Thanks! I hope it won't be too big of a problem to fix :)
Using the now merged code should fix this issue. The previous grammar didn't support the keys without values, <<source, include=FALSE>>=
. You can jump through some hoops to install this parser now, or you can wait for the bot at nvim-treesitter to merge the updated parser. I'm going to close this after nvim-treesitter updates and I've confirmed that version works as intended.
Im not sure it has been merged 'properly' into nvim treesitter yet (no idea how their update process works) but ive seen that there has been a commit to update the rnoweb lockfile so I think it has been updated... if that's the case im still not getting correct highlights. Updated nvim-treesitter and also reinstalled the r, rnoweb and latex parsers without any luck. Maybe it's not merged correctly yet though. If that's the case disregard this, obviously
After deleting my lazy.nvim cache, state and lockfile and forcing a full reinstall of every plugin this now works on my machine. I take that back. I think it was showing me the non treesitter highlighting. Stopped working the second time I opened the file
In my case, your example works perfectly. But it doesn't with the mandatory chunkname when you use multiple chunks.

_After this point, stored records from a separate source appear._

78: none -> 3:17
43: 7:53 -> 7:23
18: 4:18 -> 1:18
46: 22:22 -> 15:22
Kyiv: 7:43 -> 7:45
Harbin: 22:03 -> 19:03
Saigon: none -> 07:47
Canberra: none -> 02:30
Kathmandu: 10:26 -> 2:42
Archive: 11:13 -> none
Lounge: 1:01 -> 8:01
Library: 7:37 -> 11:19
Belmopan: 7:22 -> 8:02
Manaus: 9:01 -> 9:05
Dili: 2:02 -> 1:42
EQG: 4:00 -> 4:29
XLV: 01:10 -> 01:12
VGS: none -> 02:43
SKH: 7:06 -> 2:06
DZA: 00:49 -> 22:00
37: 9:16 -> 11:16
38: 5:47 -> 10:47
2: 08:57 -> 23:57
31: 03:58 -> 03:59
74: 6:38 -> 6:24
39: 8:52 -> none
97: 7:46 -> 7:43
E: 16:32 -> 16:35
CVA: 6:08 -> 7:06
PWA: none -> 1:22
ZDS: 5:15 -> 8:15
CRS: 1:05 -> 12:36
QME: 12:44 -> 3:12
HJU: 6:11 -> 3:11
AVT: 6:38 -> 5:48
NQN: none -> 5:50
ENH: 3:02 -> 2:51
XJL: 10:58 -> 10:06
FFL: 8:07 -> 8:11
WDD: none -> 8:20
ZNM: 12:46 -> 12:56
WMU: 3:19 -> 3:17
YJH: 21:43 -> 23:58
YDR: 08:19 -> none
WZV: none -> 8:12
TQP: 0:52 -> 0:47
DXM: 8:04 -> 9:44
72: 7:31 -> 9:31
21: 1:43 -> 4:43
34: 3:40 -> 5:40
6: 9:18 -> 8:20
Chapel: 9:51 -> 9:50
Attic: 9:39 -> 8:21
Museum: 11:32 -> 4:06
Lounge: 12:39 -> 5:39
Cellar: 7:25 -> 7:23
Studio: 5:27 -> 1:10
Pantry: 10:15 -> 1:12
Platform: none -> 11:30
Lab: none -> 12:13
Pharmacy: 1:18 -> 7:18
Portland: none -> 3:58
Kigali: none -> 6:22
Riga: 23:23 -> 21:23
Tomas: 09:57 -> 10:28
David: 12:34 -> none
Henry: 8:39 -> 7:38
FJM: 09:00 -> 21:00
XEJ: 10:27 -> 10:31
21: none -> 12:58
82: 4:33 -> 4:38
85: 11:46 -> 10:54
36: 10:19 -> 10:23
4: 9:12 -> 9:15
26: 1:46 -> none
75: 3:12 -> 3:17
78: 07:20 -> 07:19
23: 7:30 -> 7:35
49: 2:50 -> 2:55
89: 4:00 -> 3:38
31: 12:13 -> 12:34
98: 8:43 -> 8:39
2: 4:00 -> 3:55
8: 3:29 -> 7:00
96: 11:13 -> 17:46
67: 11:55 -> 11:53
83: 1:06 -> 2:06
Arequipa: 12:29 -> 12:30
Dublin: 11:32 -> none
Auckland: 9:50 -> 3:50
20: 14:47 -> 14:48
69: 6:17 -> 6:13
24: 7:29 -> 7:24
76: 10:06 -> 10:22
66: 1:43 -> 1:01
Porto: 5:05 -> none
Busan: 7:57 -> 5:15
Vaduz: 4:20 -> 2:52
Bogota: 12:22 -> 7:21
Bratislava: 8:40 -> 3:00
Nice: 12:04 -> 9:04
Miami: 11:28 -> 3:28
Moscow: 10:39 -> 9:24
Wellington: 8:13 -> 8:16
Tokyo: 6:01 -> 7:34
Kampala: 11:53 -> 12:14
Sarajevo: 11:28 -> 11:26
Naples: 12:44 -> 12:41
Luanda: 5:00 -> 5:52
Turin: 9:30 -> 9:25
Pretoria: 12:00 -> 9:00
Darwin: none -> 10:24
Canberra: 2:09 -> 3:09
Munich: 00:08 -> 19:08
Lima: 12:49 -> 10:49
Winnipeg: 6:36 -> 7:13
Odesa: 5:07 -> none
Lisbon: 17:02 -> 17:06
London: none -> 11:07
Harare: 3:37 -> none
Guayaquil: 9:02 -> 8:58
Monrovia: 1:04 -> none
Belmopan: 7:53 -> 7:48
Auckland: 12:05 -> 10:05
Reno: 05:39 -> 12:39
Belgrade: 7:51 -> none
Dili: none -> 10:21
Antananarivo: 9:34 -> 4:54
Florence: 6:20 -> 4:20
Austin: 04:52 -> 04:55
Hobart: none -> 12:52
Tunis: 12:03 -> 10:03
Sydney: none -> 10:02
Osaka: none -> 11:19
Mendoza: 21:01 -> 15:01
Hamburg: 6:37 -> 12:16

Am I the only one who observes this kind of missing highlighting if there are chunknames in the chunk header.
Installing this via :TSInstall rnoweb does not provide me with syntax highlighting on rnw files. I also have it in ensure_installed and have called :TSUpdate all. Treesitter installs this just fine. Other files are highlighted correctly.